Die Familienwirklichkeit ist vielfältiger geworden, und ihre rechtliche Anerkennung ist fast schon zwingend. Jetzt mag die Bundespolitik langsam an das volle Adoptionsrecht für gleichgeschlechtliche Paare denken. Doch weitere Änderungen zeichnen sich ab: Warum wird zum Beispiel Kindern von Flüchtlingen und von Staatenlosen die deutsche Staatsbürgerschaft vorenthalten, selbst wenn sie hierzulande geboren sind?

Mit den Fragen "Was ist Familie?" und "Wer verdient besonderen staatlichen Schutz?" werden wir uns noch einige Male auseinandersetzen müssen.

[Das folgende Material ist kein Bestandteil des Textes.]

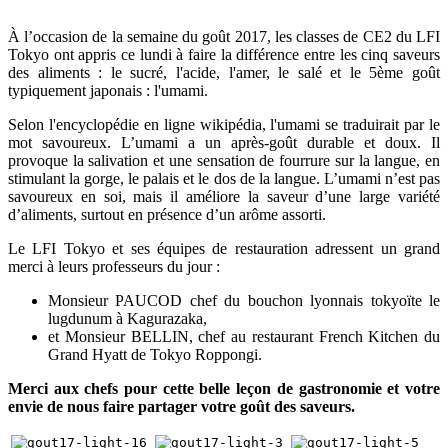
À l’occasion de la semaine du goût 2017, les classes de CE2 du LFI
Tokyo ont appris ce lundi à faire la différence entre les cinq saveurs
des aliments : le sucré, l'acide, l'amer, le salé et le 5ème goût
typiquement japonais : l'umami.
Selon l'encyclopédie en ligne wikipédia, l'umami se traduirait par le
mot savoureux. L’umami a un après-goût durable et doux. Il
provoque la salivation et une sensation de fourrure sur la langue, en
stimulant la gorge, le palais et le dos de la langue. L’umami n’est pas
savoureux en soi, mais il améliore la saveur d’une large variété
d’aliments, surtout en présence d’un arôme assorti.
Le LFI Tokyo et ses équipes de restauration adressent un grand
merci à leurs professeurs du jour :
Monsieur PAUCOD chef du bouchon lyonnais tokyoïte le
lugdunum à Kagurazaka,
et Monsieur BELLIN, chef au restaurant French Kitchen du
Grand Hyatt de Tokyo Roppongi.
Merci aux chefs pour cette belle leçon de gastronomie et votre
envie de nous faire partager votre goût des saveurs.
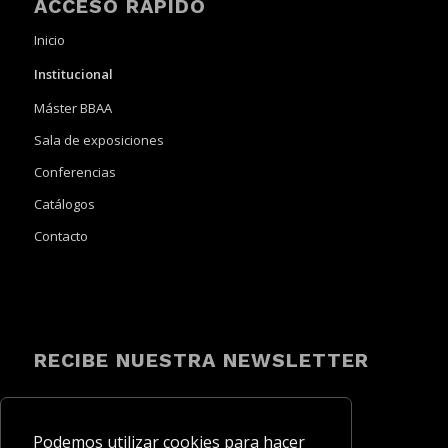
ACCESO RÁPIDO
Inicio
Institucional
Máster BBAA
Sala de exposiciones
Conferencias
Catálogos
Contacto
RECIBE NUESTRA NEWSLETTER
Podemos utilizar cookies para hacer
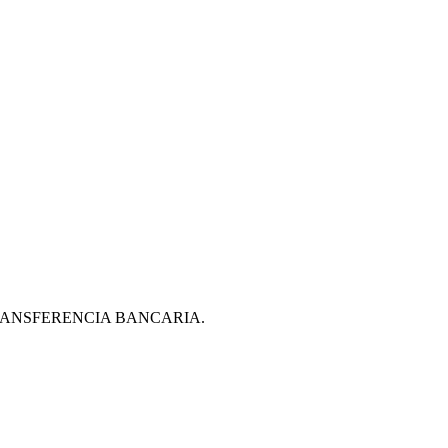
ante TRANSFERENCIA BANCARIA.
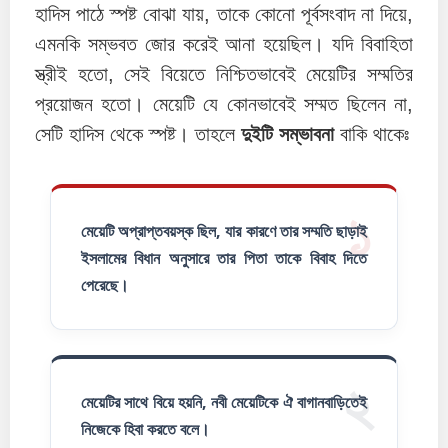
হাদিস পাঠে স্পষ্ট বোঝা যায়, তাকে কোনো পূর্বসংবাদ না দিয়ে,
এমনকি সম্ভবত জোর করেই আনা হয়েছিল। যদি বিবাহিতা
স্ত্রীই হতো, সেই বিয়েতে নিশ্চিতভাবেই মেয়েটির সম্মতির
প্রয়োজন হতো। মেয়েটি যে কোনভাবেই সম্মত ছিলেন না,
সেটি হাদিস থেকে স্পষ্ট। তাহলে
দুইটি সম্ভাবনা
বাকি থাকেঃ
১
মেয়েটি অপ্রাপ্তবয়স্ক ছিল, যার কারণে তার সম্মতি ছাড়াই
ইসলামের বিধান অনুসারে তার পিতা তাকে বিবাহ দিতে
পেরেছে।
২
মেয়েটির সাথে বিয়ে হয়নি, নবী মেয়েটিকে ঐ বাগানবাড়িতেই
নিজেকে হিবা করতে বলে।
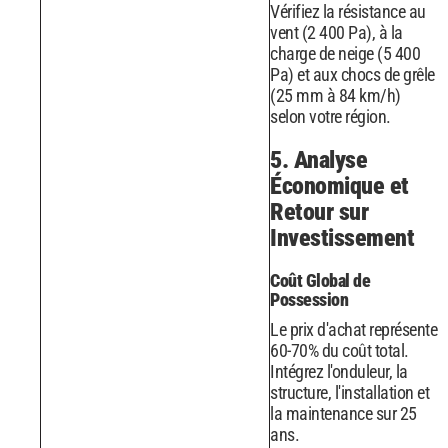
Vérifiez la résistance au
vent (2 400 Pa), à la
charge de neige (5 400
Pa) et aux chocs de grêle
(25 mm à 84 km/h)
selon votre région.
5. Analyse
Économique et
Retour sur
Investissement
Coût Global de
Possession
Le prix d'achat représente
60-70% du coût total.
Intégrez l'onduleur, la
structure, l'installation et
la maintenance sur 25
ans.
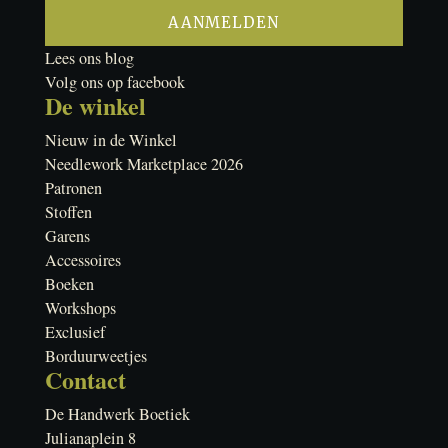
Lees ons blog
Volg ons op facebook
De winkel
Nieuw in de Winkel
Needlework Marketplace 2026
Patronen
Stoffen
Garens
Accessoires
Boeken
Workshops
Exclusief
Borduurweetjes
Contact
De Handwerk Boetiek
Julianaplein 8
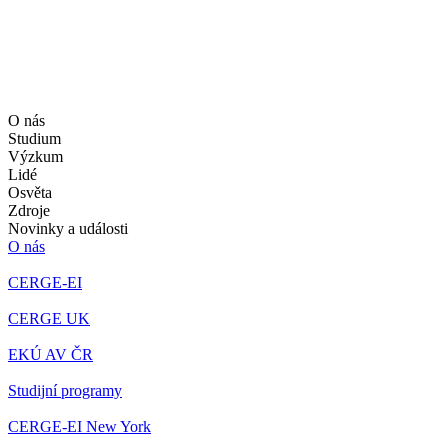
O nás
Studium
Výzkum
Lidé
Osvěta
Zdroje
Novinky a události
O nás
CERGE-EI
CERGE UK
EKÚ AV ČR
Studijní programy
CERGE-EI New York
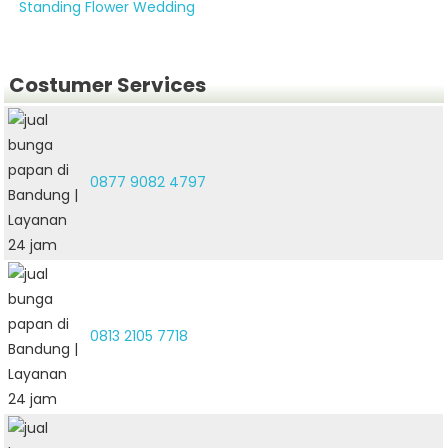
Standing Flower Wedding
Costumer Services
0877 9082 4797
0813 2105 7718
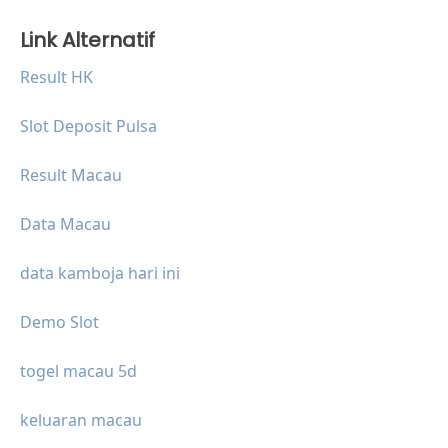
Link Alternatif
Result HK
Slot Deposit Pulsa
Result Macau
Data Macau
data kamboja hari ini
Demo Slot
togel macau 5d
keluaran macau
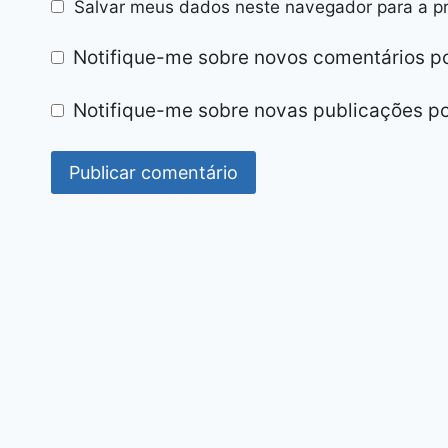
Salvar meus dados neste navegador para a p
Notifique-me sobre novos comentários po
Notifique-me sobre novas publicações po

Heinz-Jürgen Voß, Jahrgang 1979, ist externer Mitarbeiter am Institut für Sprachgebrauch und Therapeutische Kommunikation an der Europa-Universität Viadrina in Frankfurt (Oder) und arbeitet in Hannover zu medizin- und biologieethischen sowie geschichtlichen Fragen. Er promovierte zu biologisch-medizinischen Geschlechtertheorien. Letzte Veröffentlichung: "Biologie und Homosexualität. Theorie und Anwendung im gesellschaftlichen Kontext" (Unrast Verlag) sowie "Interventionen zur deutschen 'Beschneidungsdebatte'" (mit Zülfukar Çetin und Salih Alexander Wolter, Edition Assemblage).